[[ Extracted data open ]]

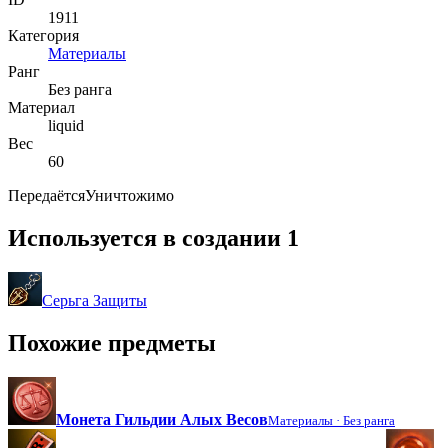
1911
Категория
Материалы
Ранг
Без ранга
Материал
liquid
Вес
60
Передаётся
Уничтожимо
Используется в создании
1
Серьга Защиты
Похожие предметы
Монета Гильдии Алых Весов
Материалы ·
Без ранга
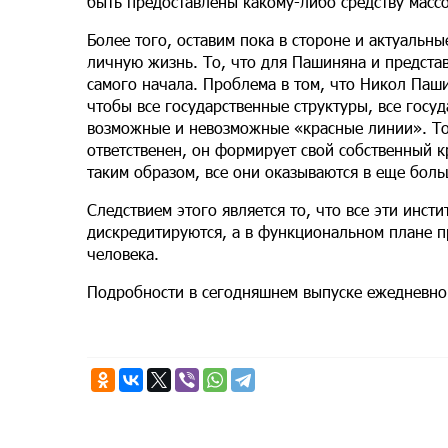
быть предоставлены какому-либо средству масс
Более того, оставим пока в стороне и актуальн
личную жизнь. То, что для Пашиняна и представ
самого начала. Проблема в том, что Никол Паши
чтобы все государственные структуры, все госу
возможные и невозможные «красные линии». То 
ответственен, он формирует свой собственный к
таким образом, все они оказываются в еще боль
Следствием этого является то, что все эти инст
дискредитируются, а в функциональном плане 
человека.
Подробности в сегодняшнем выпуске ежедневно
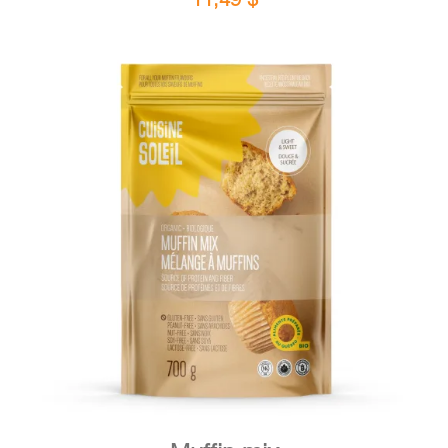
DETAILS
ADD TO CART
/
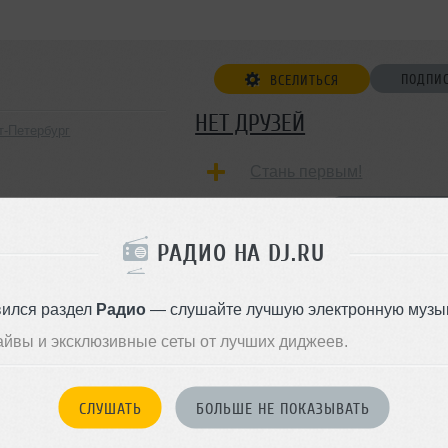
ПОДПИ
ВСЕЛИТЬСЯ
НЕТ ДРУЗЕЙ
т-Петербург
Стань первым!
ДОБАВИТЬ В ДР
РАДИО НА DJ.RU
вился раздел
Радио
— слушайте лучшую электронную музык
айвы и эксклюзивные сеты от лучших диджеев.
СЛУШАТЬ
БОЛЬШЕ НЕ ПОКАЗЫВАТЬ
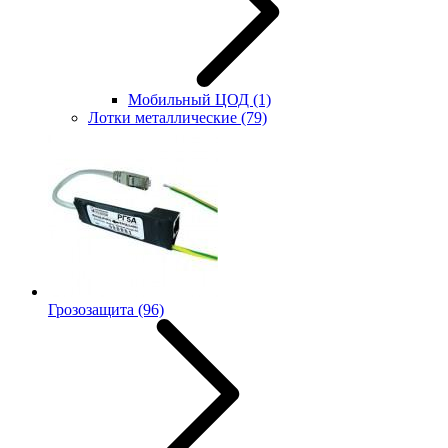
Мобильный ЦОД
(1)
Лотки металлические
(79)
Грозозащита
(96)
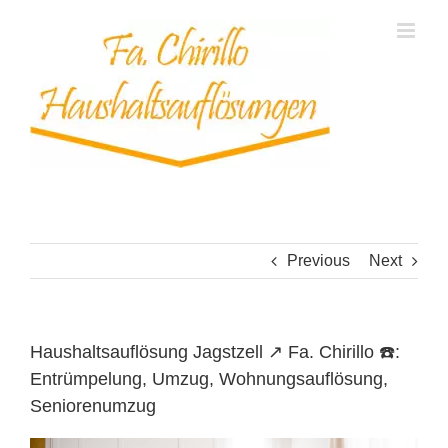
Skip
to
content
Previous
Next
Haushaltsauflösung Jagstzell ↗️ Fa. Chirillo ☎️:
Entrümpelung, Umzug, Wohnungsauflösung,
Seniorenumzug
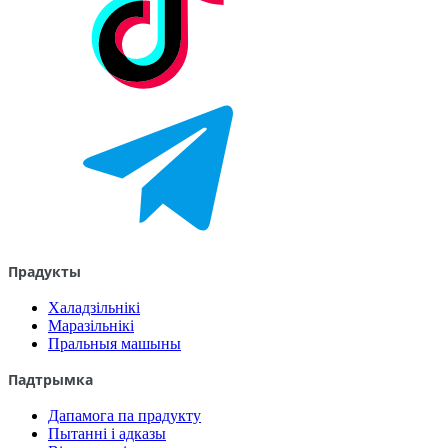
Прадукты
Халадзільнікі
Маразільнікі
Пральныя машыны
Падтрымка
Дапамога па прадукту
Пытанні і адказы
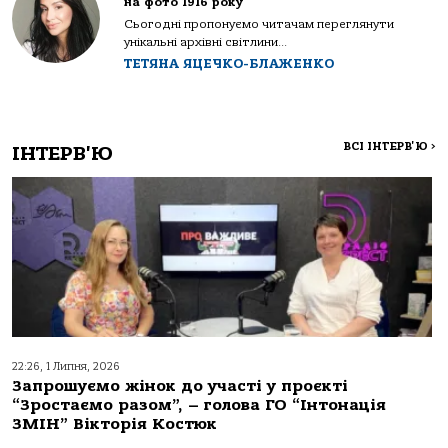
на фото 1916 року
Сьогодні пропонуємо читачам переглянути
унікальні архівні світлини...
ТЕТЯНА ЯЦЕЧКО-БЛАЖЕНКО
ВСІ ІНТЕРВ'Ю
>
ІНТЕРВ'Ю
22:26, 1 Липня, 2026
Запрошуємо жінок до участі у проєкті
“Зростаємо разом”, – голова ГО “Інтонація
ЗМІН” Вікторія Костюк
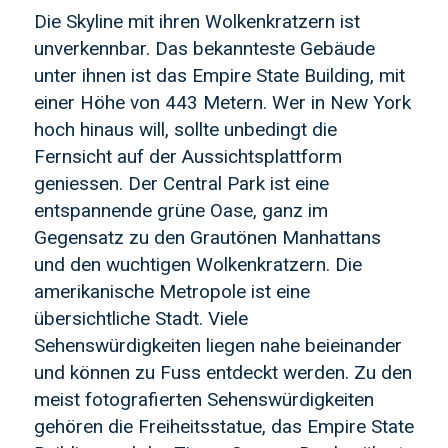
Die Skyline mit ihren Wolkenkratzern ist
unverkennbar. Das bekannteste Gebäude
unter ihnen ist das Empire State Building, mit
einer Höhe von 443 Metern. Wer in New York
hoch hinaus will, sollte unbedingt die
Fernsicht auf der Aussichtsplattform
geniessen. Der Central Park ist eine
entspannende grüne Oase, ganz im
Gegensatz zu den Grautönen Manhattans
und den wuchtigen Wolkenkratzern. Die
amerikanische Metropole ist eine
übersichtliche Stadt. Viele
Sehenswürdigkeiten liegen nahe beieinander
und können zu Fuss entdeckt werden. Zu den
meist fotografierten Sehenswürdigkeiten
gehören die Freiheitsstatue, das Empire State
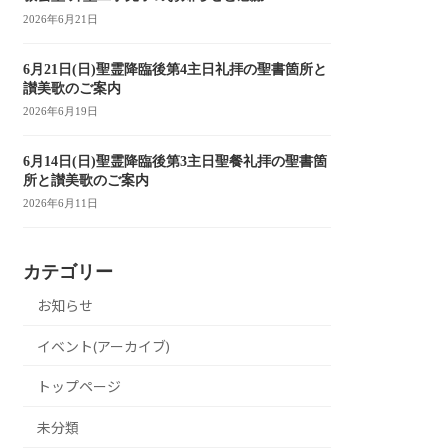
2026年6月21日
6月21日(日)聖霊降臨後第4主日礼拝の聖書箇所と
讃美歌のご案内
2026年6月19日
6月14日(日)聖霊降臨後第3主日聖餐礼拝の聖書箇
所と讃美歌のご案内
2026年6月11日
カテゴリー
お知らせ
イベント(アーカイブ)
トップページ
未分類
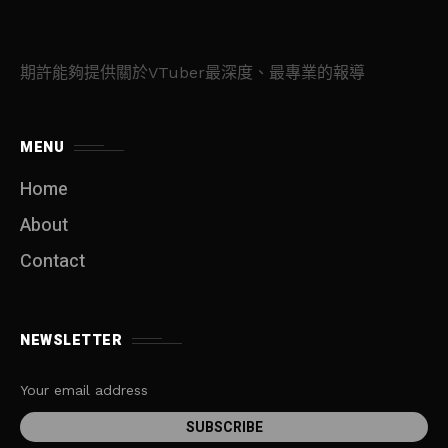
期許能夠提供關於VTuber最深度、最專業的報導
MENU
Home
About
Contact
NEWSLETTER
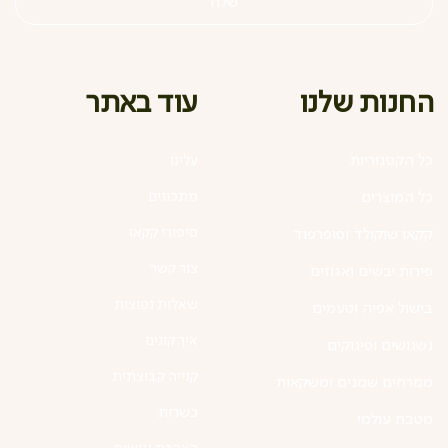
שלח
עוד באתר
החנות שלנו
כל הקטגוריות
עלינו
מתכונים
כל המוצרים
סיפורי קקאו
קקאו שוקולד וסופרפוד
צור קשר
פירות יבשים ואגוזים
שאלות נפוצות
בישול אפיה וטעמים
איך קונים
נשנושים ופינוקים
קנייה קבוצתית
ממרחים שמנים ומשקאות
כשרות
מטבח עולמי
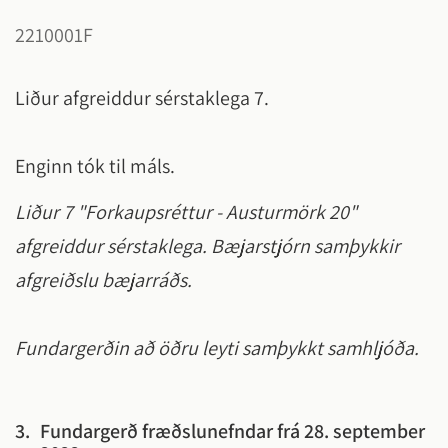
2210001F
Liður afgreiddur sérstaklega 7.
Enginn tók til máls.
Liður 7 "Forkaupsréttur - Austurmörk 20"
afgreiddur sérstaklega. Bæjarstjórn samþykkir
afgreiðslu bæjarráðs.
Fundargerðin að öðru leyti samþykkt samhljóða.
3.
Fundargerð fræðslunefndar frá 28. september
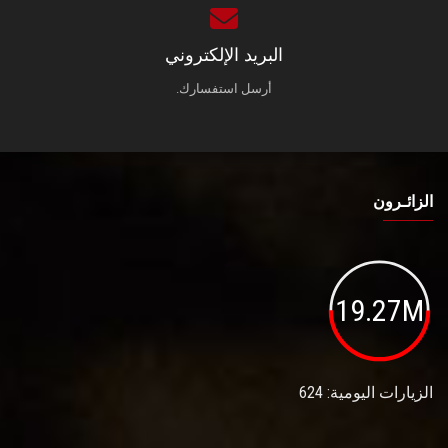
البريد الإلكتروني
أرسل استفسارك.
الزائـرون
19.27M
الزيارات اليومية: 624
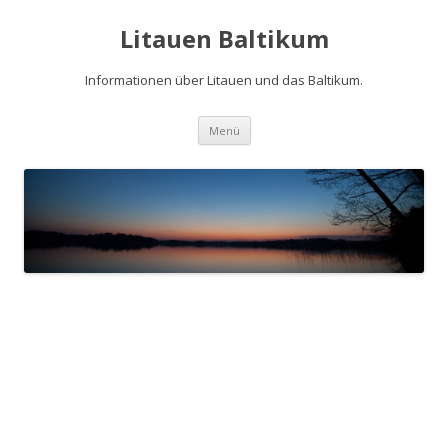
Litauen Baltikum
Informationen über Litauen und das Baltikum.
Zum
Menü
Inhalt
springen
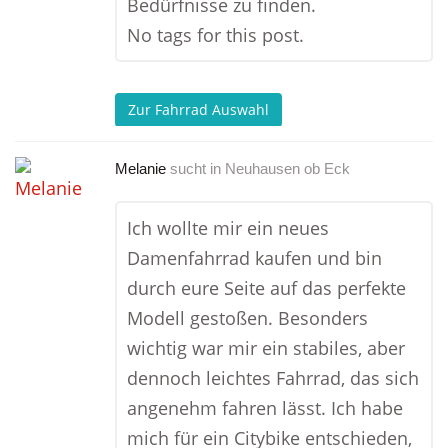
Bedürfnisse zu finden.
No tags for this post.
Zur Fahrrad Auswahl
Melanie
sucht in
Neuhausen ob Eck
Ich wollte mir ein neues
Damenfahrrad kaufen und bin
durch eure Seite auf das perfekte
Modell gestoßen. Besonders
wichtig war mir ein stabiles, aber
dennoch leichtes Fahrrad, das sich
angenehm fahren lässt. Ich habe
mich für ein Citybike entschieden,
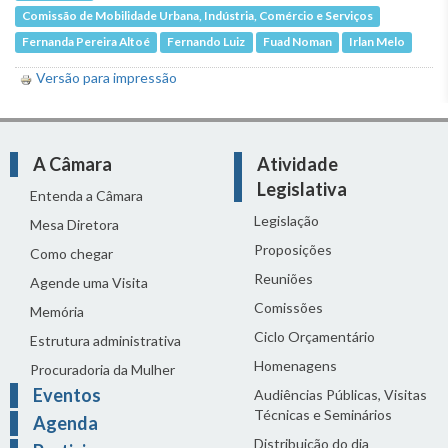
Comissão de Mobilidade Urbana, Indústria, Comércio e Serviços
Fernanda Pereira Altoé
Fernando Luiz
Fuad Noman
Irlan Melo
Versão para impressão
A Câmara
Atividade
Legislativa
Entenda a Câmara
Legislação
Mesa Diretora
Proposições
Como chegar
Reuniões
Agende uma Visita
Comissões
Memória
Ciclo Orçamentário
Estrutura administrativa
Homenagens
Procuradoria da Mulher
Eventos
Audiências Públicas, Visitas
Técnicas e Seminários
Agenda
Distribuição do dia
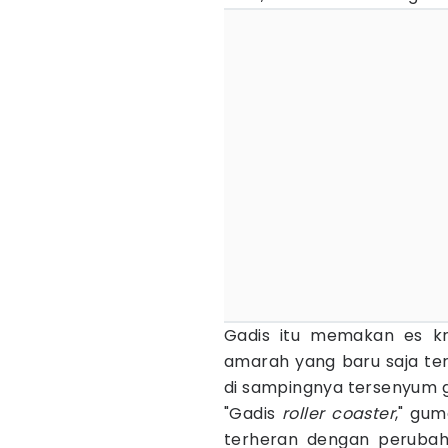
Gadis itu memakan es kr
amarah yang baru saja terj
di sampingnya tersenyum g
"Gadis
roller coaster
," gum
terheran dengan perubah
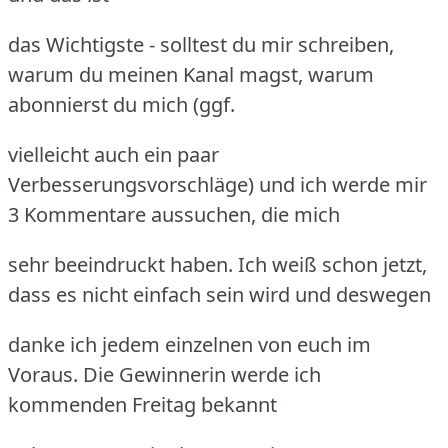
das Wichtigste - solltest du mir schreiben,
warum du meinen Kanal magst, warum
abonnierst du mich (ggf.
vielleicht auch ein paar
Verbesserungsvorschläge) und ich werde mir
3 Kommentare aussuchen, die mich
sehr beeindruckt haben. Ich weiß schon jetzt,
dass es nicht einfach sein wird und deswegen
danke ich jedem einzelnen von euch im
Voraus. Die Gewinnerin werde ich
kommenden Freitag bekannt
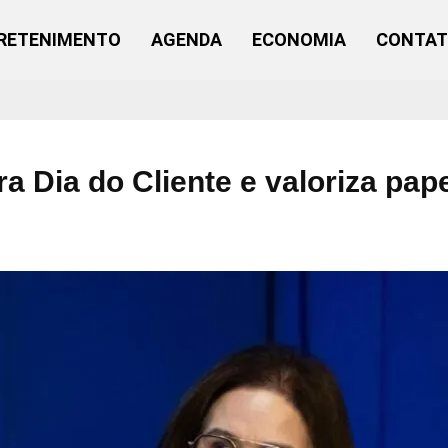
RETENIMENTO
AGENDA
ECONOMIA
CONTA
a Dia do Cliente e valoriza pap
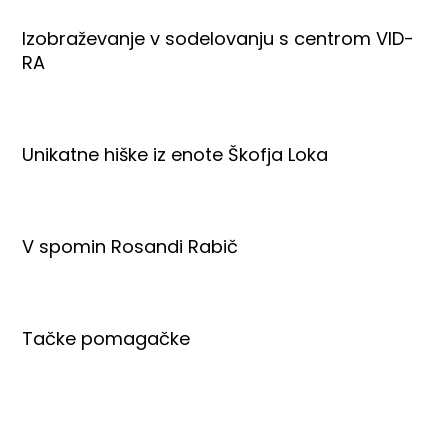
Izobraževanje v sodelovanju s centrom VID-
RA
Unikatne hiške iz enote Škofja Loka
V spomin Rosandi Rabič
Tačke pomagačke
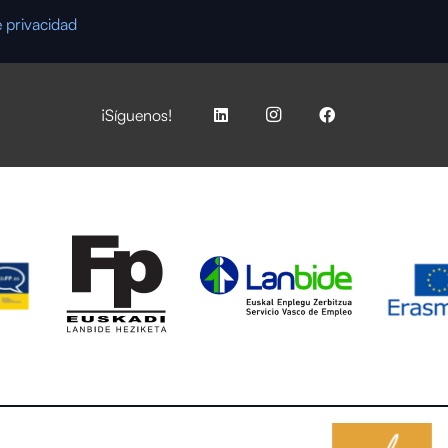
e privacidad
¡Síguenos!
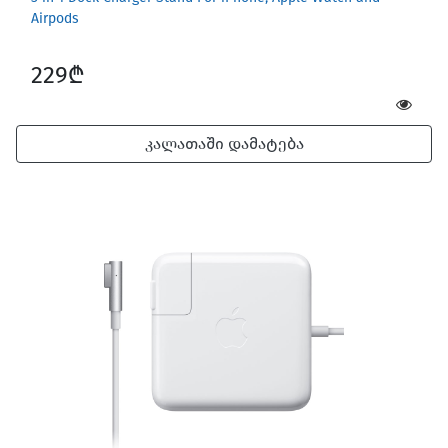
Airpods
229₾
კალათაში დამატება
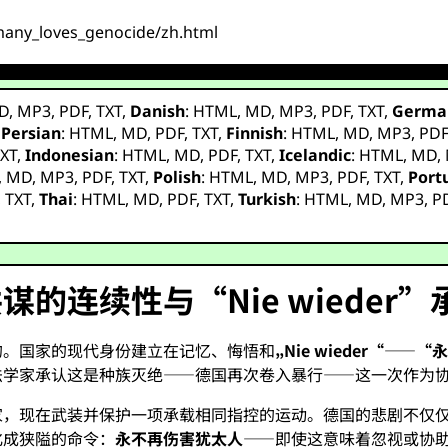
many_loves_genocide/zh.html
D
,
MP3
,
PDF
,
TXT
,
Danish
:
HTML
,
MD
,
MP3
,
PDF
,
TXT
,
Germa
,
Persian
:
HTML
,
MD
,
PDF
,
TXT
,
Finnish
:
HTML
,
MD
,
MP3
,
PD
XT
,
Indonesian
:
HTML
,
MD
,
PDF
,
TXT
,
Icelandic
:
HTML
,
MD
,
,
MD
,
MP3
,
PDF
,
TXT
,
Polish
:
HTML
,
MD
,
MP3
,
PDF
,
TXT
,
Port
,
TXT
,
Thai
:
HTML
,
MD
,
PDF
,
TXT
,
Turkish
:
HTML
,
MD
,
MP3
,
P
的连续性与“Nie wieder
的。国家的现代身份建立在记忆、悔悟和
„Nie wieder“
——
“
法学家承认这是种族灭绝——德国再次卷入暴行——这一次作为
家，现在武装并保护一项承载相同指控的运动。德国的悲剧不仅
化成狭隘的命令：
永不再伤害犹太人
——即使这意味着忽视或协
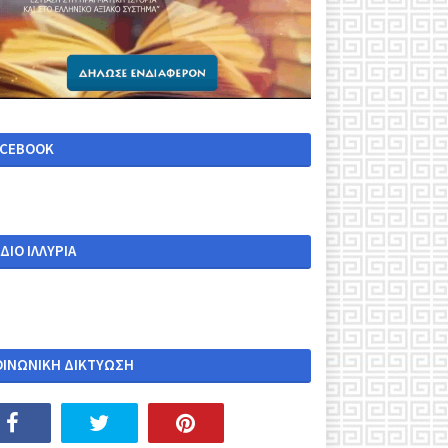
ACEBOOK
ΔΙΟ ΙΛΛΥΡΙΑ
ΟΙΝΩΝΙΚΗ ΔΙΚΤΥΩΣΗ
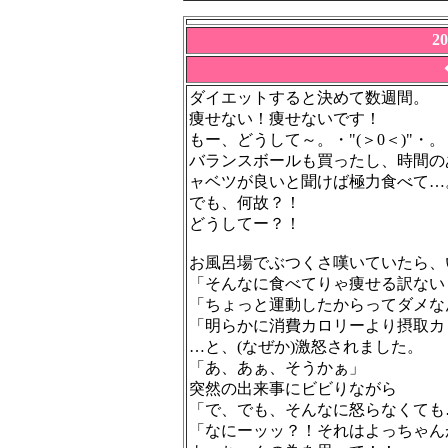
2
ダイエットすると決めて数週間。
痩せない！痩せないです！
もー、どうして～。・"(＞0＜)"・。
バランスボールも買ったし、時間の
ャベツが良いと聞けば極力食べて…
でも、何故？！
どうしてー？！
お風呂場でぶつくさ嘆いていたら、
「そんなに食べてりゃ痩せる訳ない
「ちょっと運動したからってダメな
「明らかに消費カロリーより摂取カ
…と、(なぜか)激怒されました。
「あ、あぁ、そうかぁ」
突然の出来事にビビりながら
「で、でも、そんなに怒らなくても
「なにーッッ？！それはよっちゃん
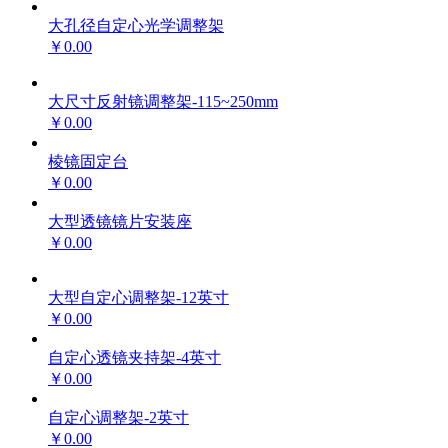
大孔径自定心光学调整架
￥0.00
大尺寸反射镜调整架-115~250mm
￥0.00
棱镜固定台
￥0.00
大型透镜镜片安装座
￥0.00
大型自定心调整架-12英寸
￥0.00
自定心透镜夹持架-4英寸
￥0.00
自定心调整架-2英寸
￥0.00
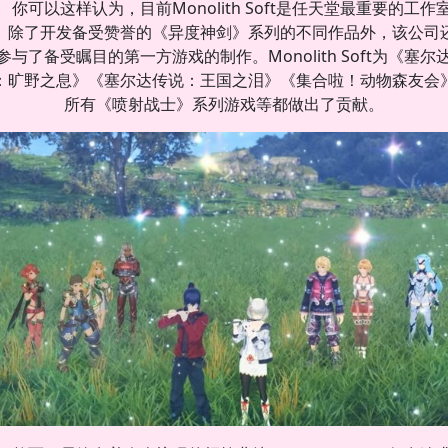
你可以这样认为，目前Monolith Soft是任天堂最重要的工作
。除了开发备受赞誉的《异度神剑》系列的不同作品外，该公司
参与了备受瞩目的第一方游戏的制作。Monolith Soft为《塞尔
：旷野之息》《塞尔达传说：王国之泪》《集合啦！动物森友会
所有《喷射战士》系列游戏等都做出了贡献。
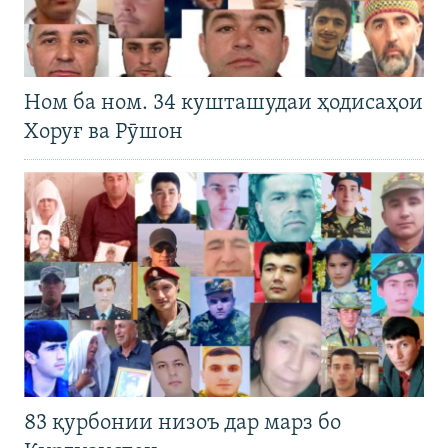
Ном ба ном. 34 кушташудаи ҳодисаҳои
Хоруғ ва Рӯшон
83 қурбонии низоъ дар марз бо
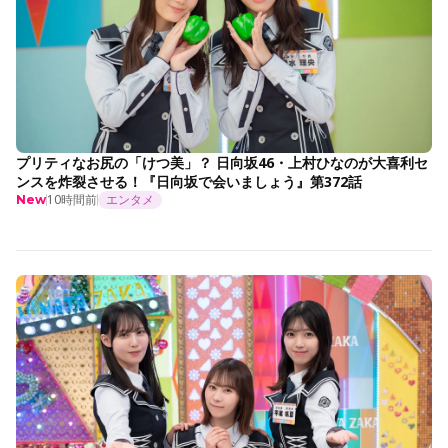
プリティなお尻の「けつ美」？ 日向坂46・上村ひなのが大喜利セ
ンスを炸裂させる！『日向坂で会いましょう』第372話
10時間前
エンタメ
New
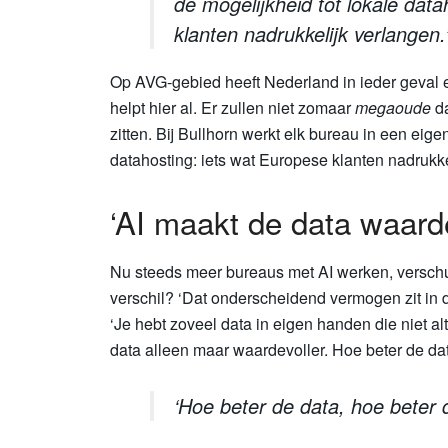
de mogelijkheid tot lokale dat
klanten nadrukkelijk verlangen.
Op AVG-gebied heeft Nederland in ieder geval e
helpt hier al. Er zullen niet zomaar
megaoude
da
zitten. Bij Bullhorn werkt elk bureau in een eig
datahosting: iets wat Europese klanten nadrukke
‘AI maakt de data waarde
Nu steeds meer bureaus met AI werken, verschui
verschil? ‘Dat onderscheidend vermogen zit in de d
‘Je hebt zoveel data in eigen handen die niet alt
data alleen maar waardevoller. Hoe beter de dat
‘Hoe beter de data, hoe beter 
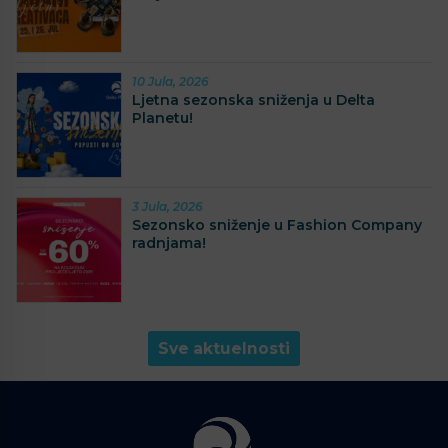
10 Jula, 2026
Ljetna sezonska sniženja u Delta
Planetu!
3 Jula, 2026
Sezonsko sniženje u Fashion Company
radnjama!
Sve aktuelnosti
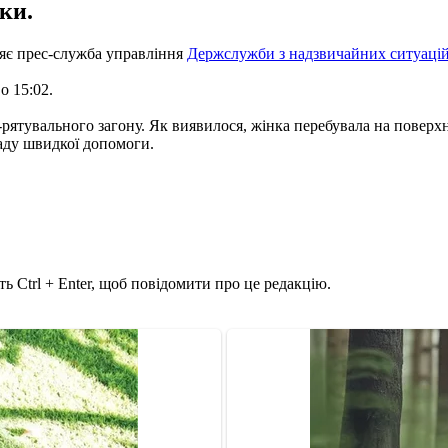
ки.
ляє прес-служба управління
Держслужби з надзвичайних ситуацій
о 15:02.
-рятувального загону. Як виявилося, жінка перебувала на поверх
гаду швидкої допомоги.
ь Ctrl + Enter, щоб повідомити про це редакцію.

[[ Extracted data closed ]]

### Problem description:
State how many lines of the entries include the word "Empire", giving that number by itself.

### Expected answer:
2